Work required:
Only a number is wanted here, namely how many lines of the data contain the string "staff".

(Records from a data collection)
######
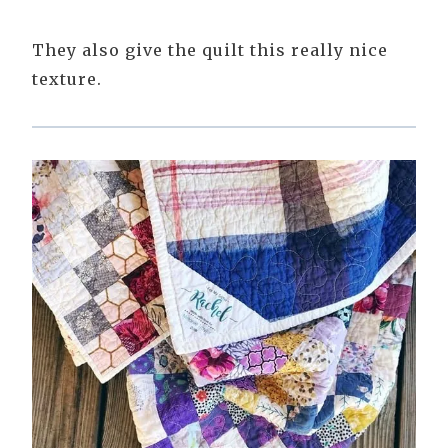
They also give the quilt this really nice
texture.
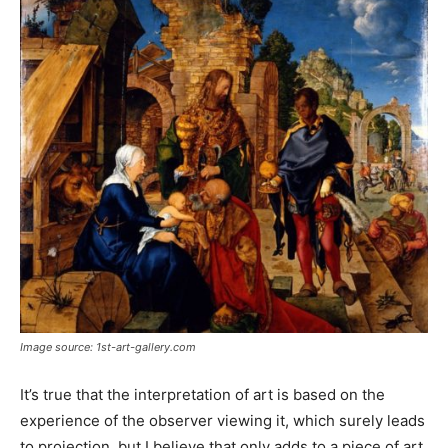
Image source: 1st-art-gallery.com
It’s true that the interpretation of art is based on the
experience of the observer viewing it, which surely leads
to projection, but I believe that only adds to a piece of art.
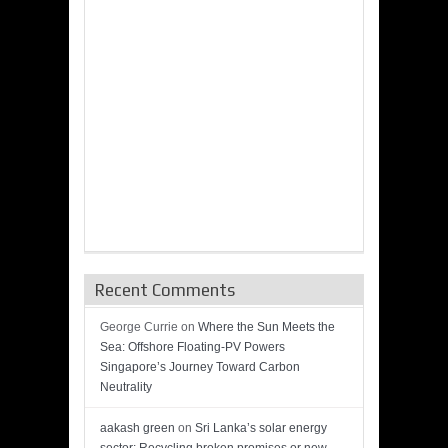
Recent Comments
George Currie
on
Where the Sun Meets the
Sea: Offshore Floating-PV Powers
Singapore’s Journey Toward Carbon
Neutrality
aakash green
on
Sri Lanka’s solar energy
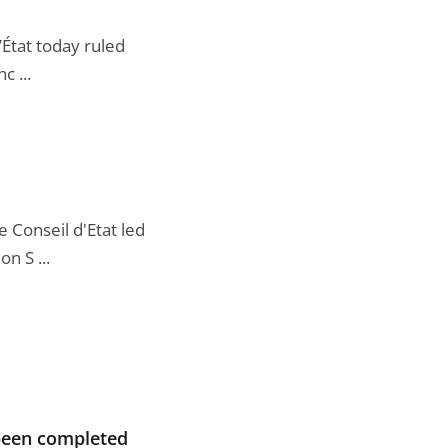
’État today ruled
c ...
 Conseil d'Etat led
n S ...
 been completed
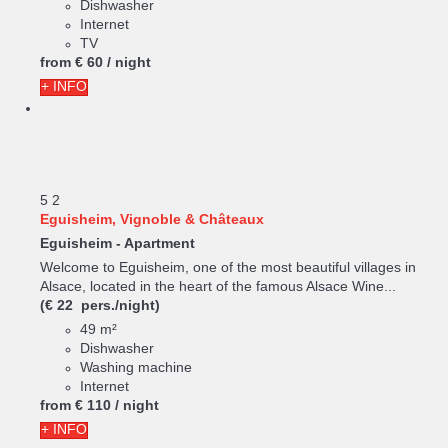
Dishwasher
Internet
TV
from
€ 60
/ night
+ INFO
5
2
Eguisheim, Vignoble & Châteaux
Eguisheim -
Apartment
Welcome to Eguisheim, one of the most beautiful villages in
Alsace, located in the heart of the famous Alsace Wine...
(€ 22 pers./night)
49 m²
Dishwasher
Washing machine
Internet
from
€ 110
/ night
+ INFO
######
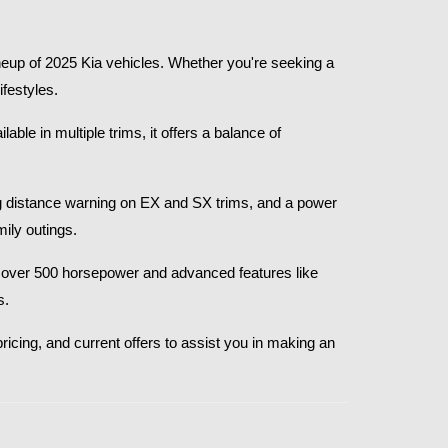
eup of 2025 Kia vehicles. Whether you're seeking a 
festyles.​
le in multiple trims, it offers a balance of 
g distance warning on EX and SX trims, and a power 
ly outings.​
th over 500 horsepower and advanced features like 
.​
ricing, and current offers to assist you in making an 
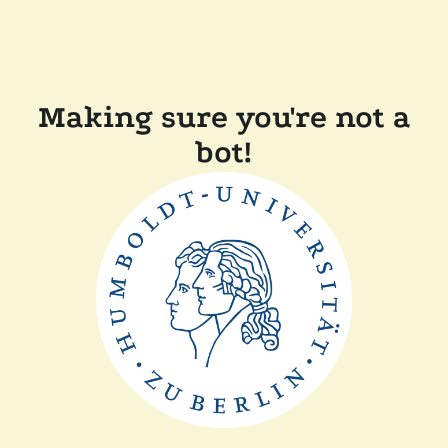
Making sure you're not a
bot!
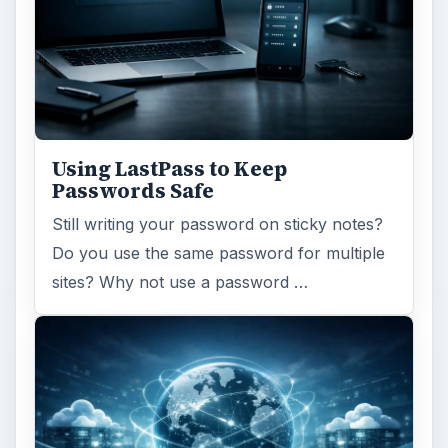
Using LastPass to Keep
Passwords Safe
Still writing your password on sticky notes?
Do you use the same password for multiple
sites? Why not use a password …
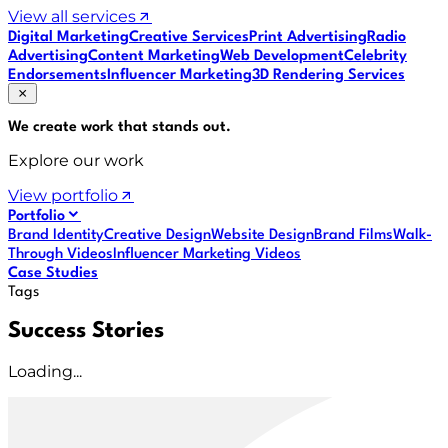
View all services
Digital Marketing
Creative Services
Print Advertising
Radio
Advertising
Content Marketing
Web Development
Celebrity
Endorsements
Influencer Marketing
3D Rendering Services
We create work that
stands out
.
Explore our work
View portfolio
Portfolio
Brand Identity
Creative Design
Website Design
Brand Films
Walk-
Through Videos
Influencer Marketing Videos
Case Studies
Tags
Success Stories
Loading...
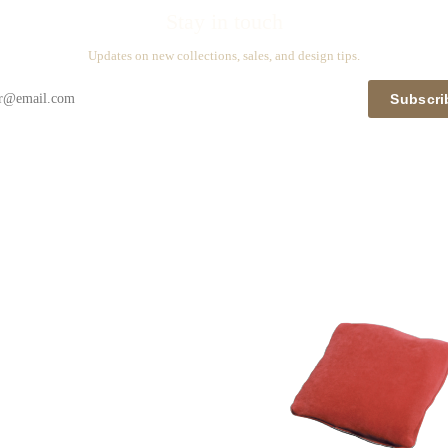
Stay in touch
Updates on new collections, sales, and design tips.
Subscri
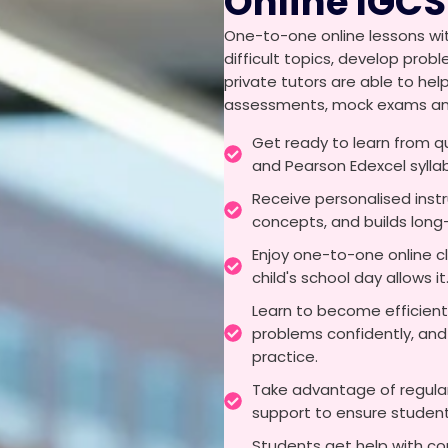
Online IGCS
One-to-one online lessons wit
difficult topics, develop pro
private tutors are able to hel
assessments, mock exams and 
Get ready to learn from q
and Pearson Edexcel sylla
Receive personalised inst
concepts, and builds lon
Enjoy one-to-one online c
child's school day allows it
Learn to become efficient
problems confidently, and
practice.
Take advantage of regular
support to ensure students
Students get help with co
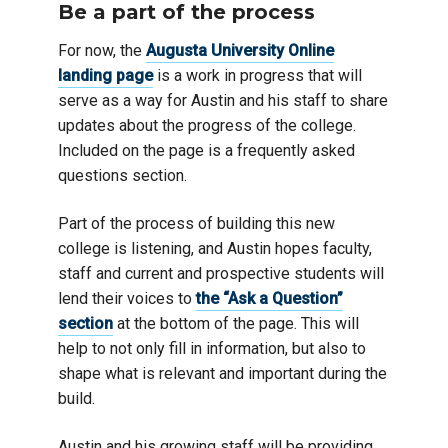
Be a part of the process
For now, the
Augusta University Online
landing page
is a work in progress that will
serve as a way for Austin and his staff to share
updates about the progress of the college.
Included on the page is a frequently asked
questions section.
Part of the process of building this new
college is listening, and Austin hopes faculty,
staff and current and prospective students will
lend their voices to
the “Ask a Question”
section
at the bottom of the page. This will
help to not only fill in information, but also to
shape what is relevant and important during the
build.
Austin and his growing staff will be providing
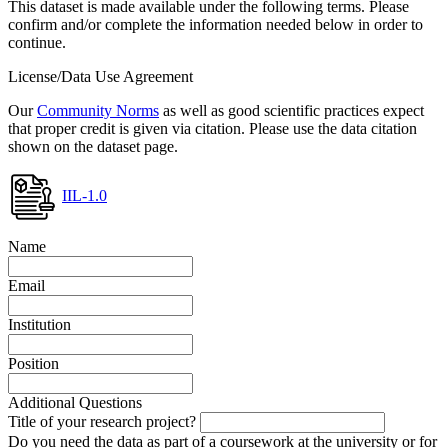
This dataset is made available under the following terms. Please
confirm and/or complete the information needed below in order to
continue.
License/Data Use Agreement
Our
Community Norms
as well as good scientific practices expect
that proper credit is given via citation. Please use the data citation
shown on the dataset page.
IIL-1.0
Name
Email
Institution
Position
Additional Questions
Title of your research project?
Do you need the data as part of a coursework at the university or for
######
Output of the exercise:
3